The recent proposed ruling stems from a decade-old tax commission ruling designed to make land-use taxes “uniform and equitable.” To do that, the state agency previously added a clause to the tax cost saying that catfish ponds would be valued at cost.

However, because the commission didn't provide any specific figure in their previous ruling, most county tax assessors left it alone. There were three counties — Humphreys, Sharkey and Issaquena — that came up with their own valuations for catfish ponds. None, Pentecost says, come close to the $1,000 increase, though.

Paul Smith, who operates Trans Fisheries, Inc., in Moorhead, Miss., and farms about 2,500 acres of catfish, says the additional $1,000 on top of the current appraised value of fish pond acreage, as proposed by the state tax commission, would increase his tax expenses by more than $30,000 per year.

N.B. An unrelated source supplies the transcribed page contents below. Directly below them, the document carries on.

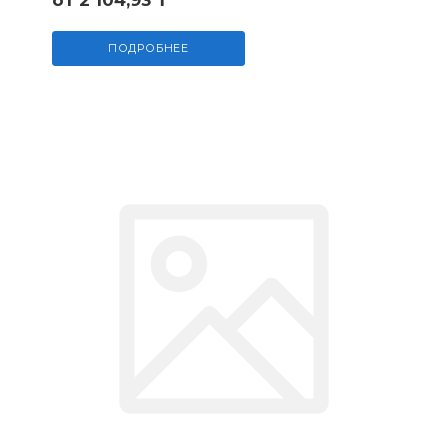
от 2 104,93 ₸
ПОДРОБНЕЕ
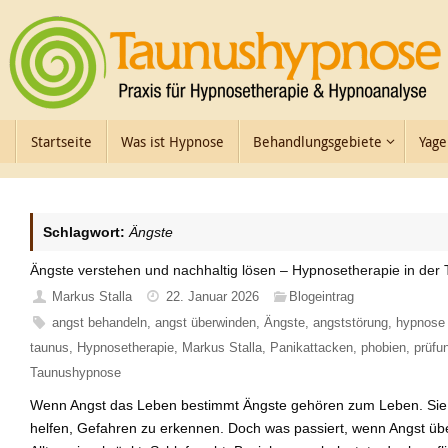
Zum
Inhalt
springen
Zum
Startseite
Was ist Hypnose
Behandlungsgebiete
Yage
Inhalt
springen
Schlagwort:
Ängste
Ängste verstehen und nachhaltig lösen – Hypnosetherapie in de
Markus Stalla
22. Januar 2026
Blogeintrag
angst behandeln
,
angst überwinden
,
Ängste
,
angststörung
,
hypnose
taunus
,
Hypnosetherapie
,
Markus Stalla
,
Panikattacken
,
phobien
,
prüfu
Taunushypnose
Wenn Angst das Leben bestimmt Ängste gehören zum Leben. Sie
helfen, Gefahren zu erkennen. Doch was passiert, wenn Angst ü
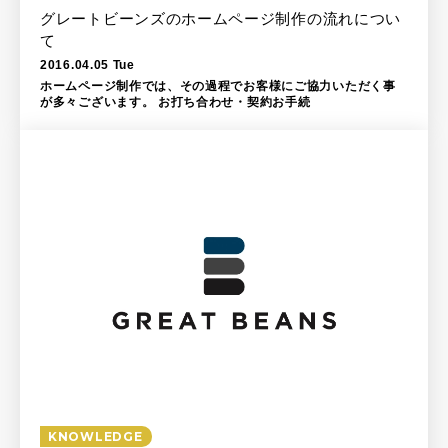
グレートビーンズのホームページ制作の流れについ
て
2016.04.05 Tue
ホームページ制作では、その過程でお客様にご協力いただく事
が多々ございます。 お打ち合わせ・契約お手続
KNOWLEDGE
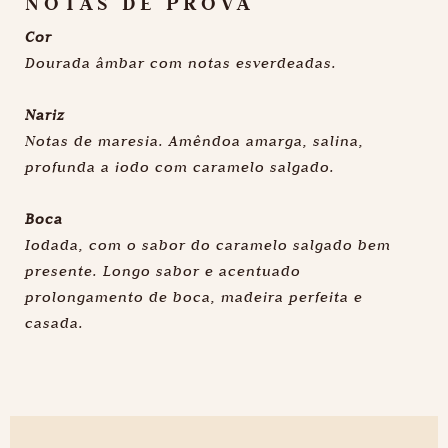
NOTAS DE PROVA
Cor
Dourada âmbar com notas esverdeadas.
Nariz
Notas de maresia. Amêndoa amarga, salina,
profunda a iodo com caramelo salgado.
Boca
Iodada, com o sabor do caramelo salgado bem
presente. Longo sabor e acentuado
prolongamento de boca, madeira perfeita e
casada.
Saiba mais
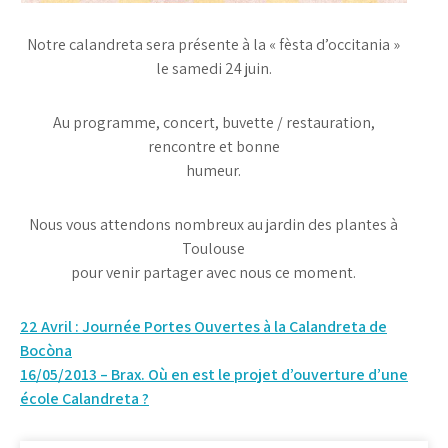
Notre calandreta sera présente à la « fèsta d’occitania »
le samedi 24 juin.
Au programme, concert, buvette / restauration,
rencontre et bonne
humeur.
Nous vous attendons nombreux au jardin des plantes à
Toulouse
pour venir partager avec nous ce moment.
Navigation
22 Avril : Journée Portes Ouvertes à la Calandreta de
Bocòna
de
16/05/2013 – Brax. Où en est le projet d’ouverture d’une
l’article
école Calandreta ?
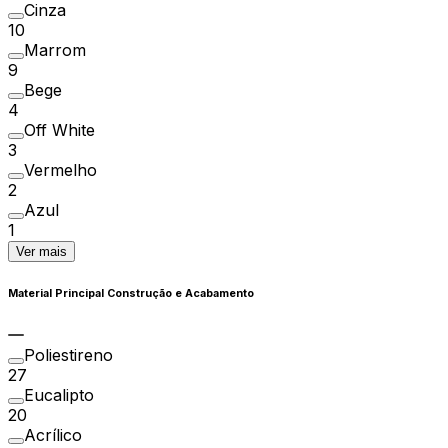
Cinza
10
Marrom
9
Bege
4
Off White
3
Vermelho
2
Azul
1
Ver mais
Material Principal Construção e Acabamento
Poliestireno
27
Eucalipto
20
Acrílico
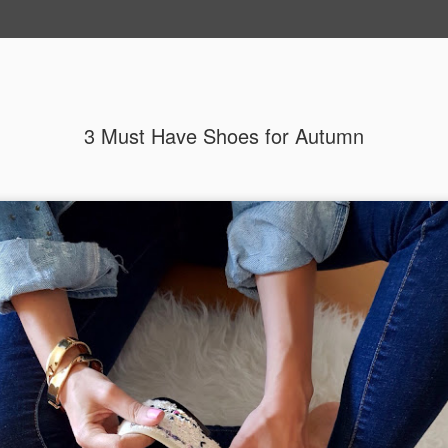
Y STYLE
AYSEGUL MUTFAKTA
INSTAGRAM
MEN
3 Must Have Shoes for Autumn
Cilt Bakımı: Emin
FEB
8
cevap
Cilt bakımı konusu tam bir derya deniz
gerektiren, asla her şeyi biliyorum den
derinlikleri olan bir uzmanlık alanı. Biz t
bunların üzerine bir de maruz kaldığımız b
cildimize ne yaptırmalıyız? Hangi ürünle
konularda bazen ne yapacağımızı şaşırı
buradaki yazılarımdan gerekse instagr
kendi günlük cilt bakımı rutinimi ve g
ürünleri paylaşıyorum. Ancak güzel bir c
temizleme ve bu konuda da, yıllardır c
Emine Saraç. Kendisi devamlı araştıran,
doğrultusunda işlem yapan ve çok kişini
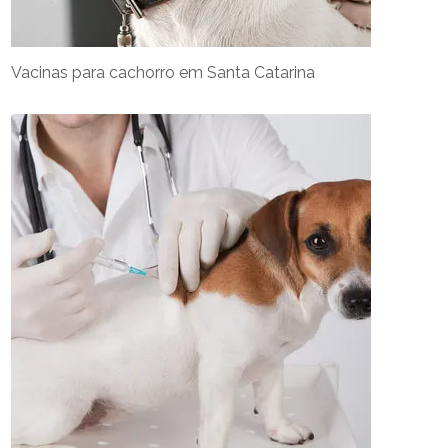
Vacinas para cachorro em Santa Catarina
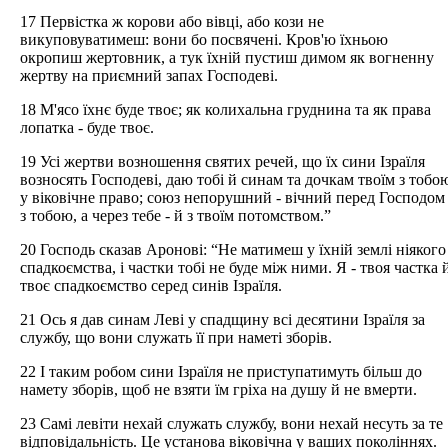
17 Первістка ж корови або вівці, або кози не
викуповуватимеш: вони бо посвячені. Кров'ю їхньою
окропиш жертовник, а тук їхній пустиш димом як вогненну
жертву на приємний запах Господеві.
18 М'ясо їхнє буде твоє; як колихальна груднина та як права
лопатка - буде твоє.
19 Усі жертви возношення святих речей, що їх сини Ізраїля
возносять Господеві, даю тобі й синам та дочкам твоїм з тобо
у віковічне право; союз непорушний - вічний перед Господом
з тобою, а через тебе - й з твоїм потомством.”
20 Господь сказав Аронові: “Не матимеш у їхній землі ніякого
спадкоємства, і частки тобі не буде між ними. Я - твоя частка 
твоє спадкоємство серед синів Ізраїля.
21 Ось я дав синам Леві у спадщину всі десятини Ізраїля за
службу, що вони служать її при наметі зборів.
22 І таким робом сини Ізраїля не приступатимуть більш до
намету зборів, щоб не взяти їм гріха на душу й не вмерти.
23 Самі левіти нехай служать службу, вони нехай несуть за те
відповідальність. Це установа віковічна у ваших поколіннях.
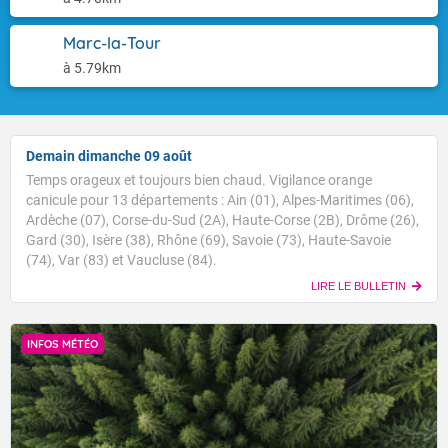
Marc-la-Tour
à 5.79km
Demain dimanche 09 août
Temps orageux et toujours bien chaud. Vigilance orange
canicule pour 13 départements : Ain (01), Alpes-Maritimes (06),
Ardèche (07), Corse-du-Sud (2A), Haute-Corse (2B), Drôme (26),
Gard (30), Isère (38), Rhône (69), Savoie (73), Haute-Savoie
(74), Var (83) et Vaucluse (84).
LIRE LE BULLETIN
INFOS MÉTÉO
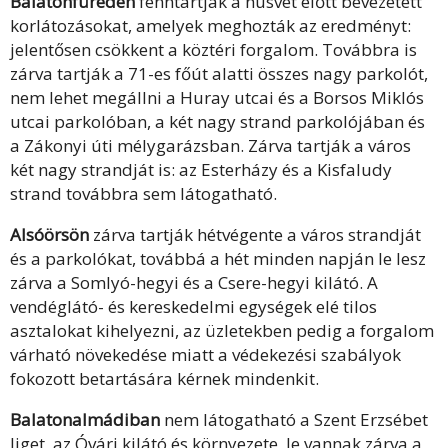
Balatonfüreden
fenntartják a húsvét előtt bevezetett
korlátozásokat, amelyek meghozták az eredményt:
jelentősen csökkent a köztéri forgalom. Továbbra is
zárva tartják a 71-es főút alatti összes nagy parkolót,
nem lehet megállni a Huray utcai és a Borsos Miklós
utcai parkolóban, a két nagy strand parkolójában és
a Zákonyi úti mélygarázsban. Zárva tartják a város
két nagy strandját is: az Esterházy és a Kisfaludy
strand továbbra sem látogatható.
Alsóörsön
zárva tartják hétvégente a város strandját
és a parkolókat, továbbá a hét minden napján le lesz
zárva a Somlyó-hegyi és a Csere-hegyi kilátó. A
vendéglátó- és kereskedelmi egységek elé tilos
asztalokat kihelyezni, az üzletekben pedig a forgalom
várható növekedése miatt a védekezési szabályok
fokozott betartására kérnek mindenkit.
Balatonalmádiban
nem látogatható a Szent Erzsébet
liget, az Óvári kilátó és környezete, le vannak zárva a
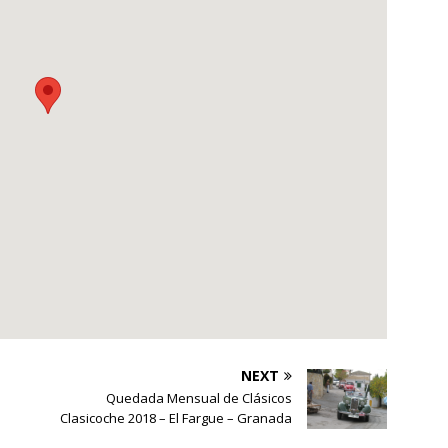
NEXT
Quedada Mensual de Clásicos
Clasicoche 2018 – El Fargue – Granada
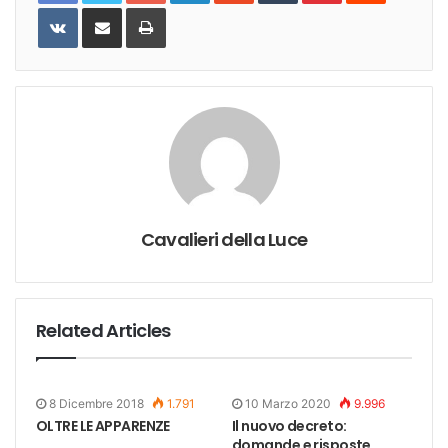
VKontakte
Share
Print
via
Email
Cavalieri della Luce
Related Articles
8 Dicembre 2018
1.791
10 Marzo 2020
9.996
OLTRE LE APPARENZE
Il nuovo decreto:
domande e risposte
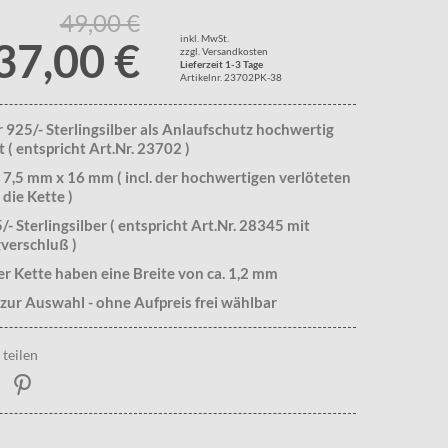
49,00 €
inkl. MwSt.
37,00 €
zzgl. Versandkosten
Lieferzeit 1-3 Tage
Artikelnr. 23702PK-38
925/- Sterlingsilber als Anlaufschutz hochwertig
t ( entspricht Art.Nr. 23702 )
 7,5 mm x 16 mm ( incl. der hochwertigen verlöteten
 die Kette )
/- Sterlingsilber ( entspricht Art.Nr. 28345 mit
verschluß )
er Kette haben eine Breite von ca. 1,2 mm
zur Auswahl - ohne Aufpreis frei wählbar
teilen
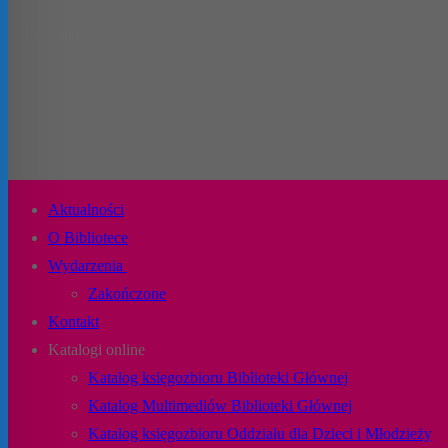
w Reńskiej Wsi
Aktualności
O Bibliotece
Wydarzenia
Zakończone
Kontakt
Katalogi online
Katalog księgozbioru Biblioteki Głównej
Katalog Multimediów Biblioteki Głównej
Katalog księgozbioru Oddziału dla Dzieci i Młodzieży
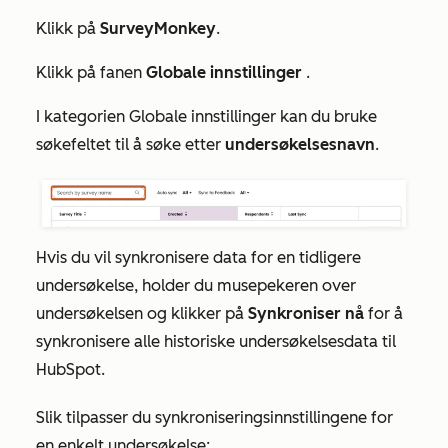
Klikk på
SurveyMonkey
.
Klikk på fanen
Globale innstillinger
.
I kategorien
Globale innstillinger
kan du bruke
søkefeltet til å søke etter
undersøkelsesnavn
.
Hvis du vil synkronisere data for en tidligere
undersøkelse, holder du musepekeren over
undersøkelsen og klikker på
Synkroniser nå
for å
synkronisere alle historiske undersøkelsesdata til
HubSpot.
Slik tilpasser du synkroniseringsinnstillingene for
en enkelt undersøkelse:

“It would have roughly tripled the taxes on my ponds, raising my tax bill by about $13.50 per acre,” Smith says. “We don't have that kind of extra money. Catfish farmers are not doing well right now and catfish prices are down.

“Catfish farming is not the cure-all for money that many people think it is. With good management, you can still make a living at raising catfish, but it's high risk and there are a lot of hidden costs in catfish production. For example, pond maintenance is about two and one-half times what we initially thought it would be.”

Smith adds, “The catfish industry in Mississippi probably produces as many jobs as Nissan is supposed to be producing for the state, and now the state wants to tax us additionally for that. The whole thing is just wrong. We're getting hit from all sides. We're already paying more for power and now they want to raise our taxes. If they keep on the way they are going, the state is going to kill this whole industry in Mississippi, and it will end up moving to Arkansas and Alabama.”

Pentecost says the Mississippi's State Tax Commission's decision to at least temporarily rescind its plan to increase the appraised value of catfish ponds was likely made because they knew they had come up with a land use value they couldn't necessarily defend.

“A lot of questions were asked and they were beginning to feel a little pressure to come up with a better method to determine the fair value of land in catfish production.”

The plan now, Pentecost says, is for the experts at Mississippi State University to develop a more well-thought-out number. It's customary, he says, for the state tax commission to hire Mississippi State University when there is a need to determine a land-use value for crop and timber land.